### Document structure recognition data

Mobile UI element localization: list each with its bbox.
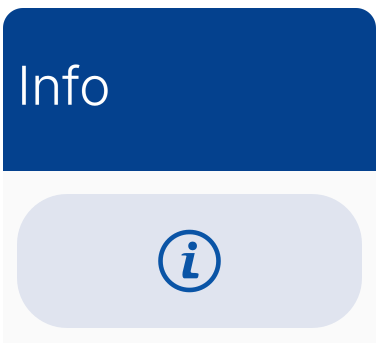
button[interactable]: Info [17, 194, 362, 328]
staticText: Info [17, 53, 111, 118]
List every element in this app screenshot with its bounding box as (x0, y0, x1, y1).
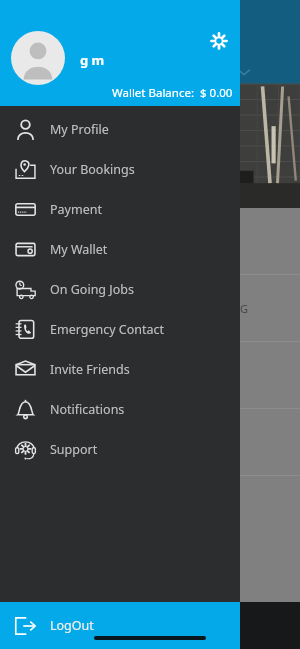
staticText: My Profile (50, 121, 109, 138)
button[interactable]: Emergency Contact (0, 309, 240, 349)
button[interactable]: My Profile (0, 109, 240, 149)
button[interactable]: Payment (0, 189, 240, 229)
staticText: Notifications (50, 401, 125, 418)
button[interactable]: Invite Friends (0, 349, 240, 389)
button[interactable]: Support (0, 429, 240, 469)
button[interactable]: LogOut (0, 602, 240, 649)
staticText: Invite Friends (50, 361, 130, 378)
button[interactable]: On Going Jobs (0, 269, 240, 309)
staticText: Emergency Contact (50, 321, 165, 338)
staticText: Payment (50, 201, 102, 218)
staticText: Support (50, 441, 98, 458)
button[interactable]: Notifications (0, 389, 240, 429)
button[interactable]: Select (0, 342, 300, 409)
staticText: LogOut (50, 617, 94, 634)
button[interactable]: Select (0, 208, 300, 275)
staticText: Wallet Balance: $ 0.00 (112, 85, 233, 101)
staticText: On Going Jobs (50, 281, 134, 298)
button[interactable]: Select (0, 476, 300, 543)
staticText: My Wallet (50, 241, 108, 258)
button[interactable]: Settings (206, 28, 232, 54)
button[interactable]: My Wallet (0, 229, 240, 269)
button[interactable]: Profile photo (11, 31, 65, 85)
staticText: G (240, 301, 249, 316)
staticText: Your Bookings (50, 161, 135, 178)
button[interactable]: G (0, 275, 300, 342)
button[interactable]: Your Bookings (0, 149, 240, 189)
staticText: g m (80, 51, 105, 69)
button[interactable]: Select (0, 409, 300, 476)
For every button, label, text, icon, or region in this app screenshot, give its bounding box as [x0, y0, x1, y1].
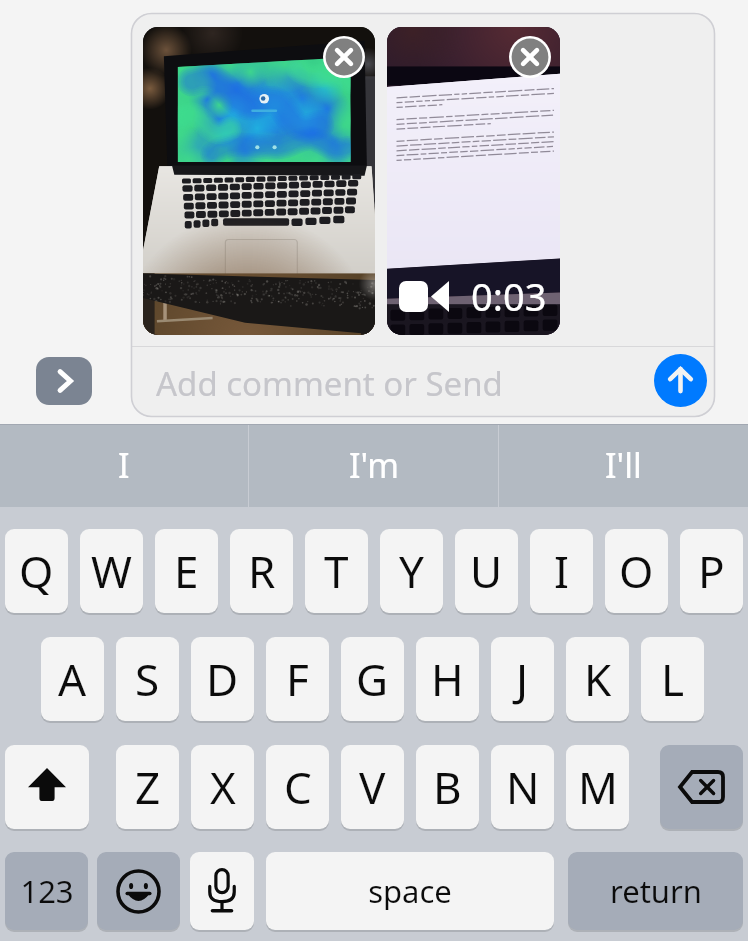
- button[interactable]: S: [116, 637, 179, 721]
- staticText: space: [368, 870, 452, 912]
- button[interactable]: space: [266, 852, 554, 930]
- staticText: O: [619, 541, 654, 601]
- button[interactable]: I'm: [249, 425, 498, 504]
- button[interactable]: H: [416, 637, 479, 721]
- button[interactable]: Show more: [36, 357, 92, 405]
- button[interactable]: T: [305, 529, 368, 613]
- staticText: F: [286, 649, 309, 709]
- button[interactable]: Q: [5, 529, 68, 613]
- button[interactable]: U: [455, 529, 518, 613]
- button[interactable]: L: [641, 637, 704, 721]
- staticText: I'll: [605, 442, 642, 488]
- button[interactable]: Dictate: [190, 852, 254, 930]
- staticText: H: [431, 649, 464, 709]
- button[interactable]: 123: [5, 852, 88, 930]
- staticText: T: [324, 541, 349, 601]
- button[interactable]: A: [41, 637, 104, 721]
- button[interactable]: Y: [380, 529, 443, 613]
- staticText: V: [359, 757, 386, 817]
- staticText: return: [610, 870, 702, 912]
- staticText: X: [210, 757, 236, 817]
- staticText: Y: [399, 541, 424, 601]
- button[interactable]: E: [155, 529, 218, 613]
- staticText: I: [118, 442, 130, 488]
- staticText: K: [584, 649, 612, 709]
- button[interactable]: R: [230, 529, 293, 613]
- staticText: G: [356, 649, 389, 709]
- staticText: E: [174, 541, 199, 601]
- button[interactable]: Emoji: [97, 852, 180, 930]
- staticText: U: [470, 541, 503, 601]
- button[interactable]: G: [341, 637, 404, 721]
- staticText: 123: [20, 870, 74, 912]
- staticText: Add comment or Send: [156, 361, 503, 406]
- button[interactable]: F: [266, 637, 329, 721]
- button[interactable]: B: [416, 745, 479, 829]
- button[interactable]: return: [568, 852, 743, 930]
- staticText: N: [506, 757, 540, 817]
- staticText: Q: [19, 541, 54, 601]
- staticText: A: [58, 649, 87, 709]
- staticText: S: [135, 649, 160, 709]
- button[interactable]: Add comment or Send: [131, 347, 715, 417]
- button[interactable]: I'll: [499, 425, 748, 504]
- staticText: C: [284, 757, 312, 817]
- staticText: J: [516, 649, 529, 709]
- staticText: D: [206, 649, 239, 709]
- button[interactable]: Remove attachment: [509, 36, 551, 78]
- button[interactable]: Backspace: [660, 745, 743, 829]
- button[interactable]: M: [566, 745, 629, 829]
- button[interactable]: W: [80, 529, 143, 613]
- button[interactable]: N: [491, 745, 554, 829]
- button[interactable]: I: [0, 425, 248, 504]
- button[interactable]: C: [266, 745, 329, 829]
- button[interactable]: J: [491, 637, 554, 721]
- staticText: R: [248, 541, 276, 601]
- button[interactable]: D: [191, 637, 254, 721]
- staticText: Z: [135, 757, 161, 817]
- button[interactable]: Photo attachment: [143, 27, 375, 335]
- button[interactable]: Remove attachment: [323, 36, 365, 78]
- staticText: I'm: [349, 442, 399, 488]
- button[interactable]: P: [680, 529, 743, 613]
- staticText: 0:03: [471, 270, 547, 322]
- staticText: I: [554, 541, 569, 601]
- button[interactable]: Shift: [5, 745, 89, 829]
- button[interactable]: Z: [116, 745, 179, 829]
- button[interactable]: Send: [654, 354, 707, 407]
- staticText: M: [578, 757, 618, 817]
- button[interactable]: O: [605, 529, 668, 613]
- staticText: L: [661, 649, 685, 709]
- button[interactable]: Video attachment, 0:03: [387, 27, 560, 335]
- button[interactable]: I: [530, 529, 593, 613]
- staticText: B: [433, 757, 462, 817]
- button[interactable]: K: [566, 637, 629, 721]
- staticText: P: [698, 541, 725, 601]
- button[interactable]: V: [341, 745, 404, 829]
- button[interactable]: X: [191, 745, 254, 829]
- staticText: W: [91, 541, 132, 601]
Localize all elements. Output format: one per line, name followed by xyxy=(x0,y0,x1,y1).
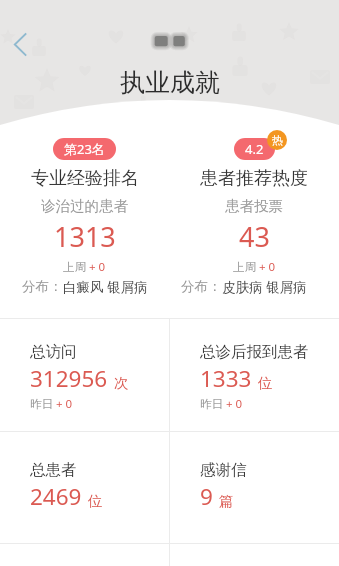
staticText: 位 xyxy=(88,492,103,510)
staticText: 总访问 xyxy=(30,342,77,362)
button[interactable]: 感谢信 xyxy=(170,432,339,543)
staticText: 位 xyxy=(258,374,273,392)
button[interactable]: 总诊后报到患者 xyxy=(170,319,339,431)
button[interactable]: 第23名 xyxy=(0,126,169,318)
staticText: 患者投票 xyxy=(225,197,283,215)
staticText: 上周 xyxy=(63,259,89,275)
staticText: 分布： xyxy=(181,278,222,295)
staticText: 篇 xyxy=(219,492,234,510)
staticText: 总患者 xyxy=(30,460,77,480)
staticText: 皮肤病 银屑病 xyxy=(222,278,307,296)
staticText: 次 xyxy=(114,374,129,392)
staticText: 热 xyxy=(272,133,283,147)
staticText: + 0 xyxy=(259,259,276,275)
staticText: 诊治过的患者 xyxy=(41,197,128,215)
staticText: 2469 xyxy=(30,481,82,512)
staticText: 312956 xyxy=(30,363,108,394)
staticText: 昨日 xyxy=(30,396,56,412)
staticText: 第23名 xyxy=(64,140,105,158)
button[interactable]: Back xyxy=(2,27,38,62)
staticText: 总诊后报到患者 xyxy=(200,342,309,362)
staticText: 4.2 xyxy=(245,140,264,158)
staticText: 1313 xyxy=(54,218,116,255)
staticText: 昨日 xyxy=(200,396,226,412)
staticText: 9 xyxy=(200,481,213,512)
button[interactable]: 4.2 xyxy=(169,126,339,318)
staticText: 白癜风 银屑病 xyxy=(63,278,148,296)
staticText: 患者推荐热度 xyxy=(200,167,308,190)
staticText: 43 xyxy=(239,218,270,255)
staticText: 上周 xyxy=(233,259,259,275)
staticText: + 0 xyxy=(226,396,243,412)
staticText: + 0 xyxy=(56,396,73,412)
staticText: 1333 xyxy=(200,363,252,394)
staticText: + 0 xyxy=(89,259,106,275)
button[interactable]: 总患者 xyxy=(0,432,169,543)
staticText: 分布： xyxy=(22,278,63,295)
staticText: 执业成就 xyxy=(120,67,220,98)
button[interactable]: 总访问 xyxy=(0,319,169,431)
staticText: 专业经验排名 xyxy=(31,167,139,190)
staticText: 感谢信 xyxy=(200,460,247,480)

### Task item
Where a line of the data holds "LogOut", show that line.

### Finished exercise
button[interactable]: LogOut (0, 602, 240, 649)
staticText: LogOut (50, 617, 94, 634)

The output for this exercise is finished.